Try it
Please reproduce the entries exactly as they appear below, but not the pictures.

Recorded data

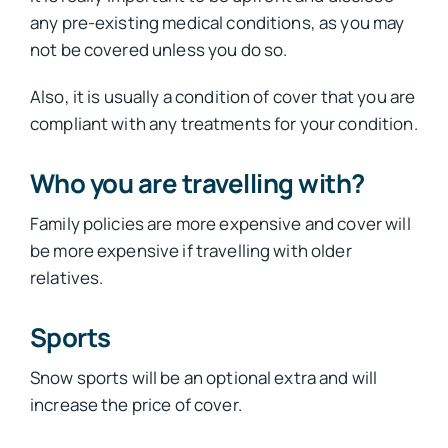
any pre-existing medical conditions, as you may
not be covered unless you do so.
Also, it is usually a condition of cover that you are
compliant with any treatments for your condition.
Who you are travelling with?
Family policies are more expensive and cover will
be more expensive if travelling with older
relatives.
Sports
Snow sports will be an optional extra and will
increase the price of cover.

Answer section
any pre-existing medical conditions, as you may
not be covered unless you do so.
Also, it is usually a condition of cover that you are
compliant with any treatments for your condition.
Who you are travelling with?
Family policies are more expensive and cover will
be more expensive if travelling with older
relatives.
Sports
Snow sports will be an optional extra and will
increase the price of cover.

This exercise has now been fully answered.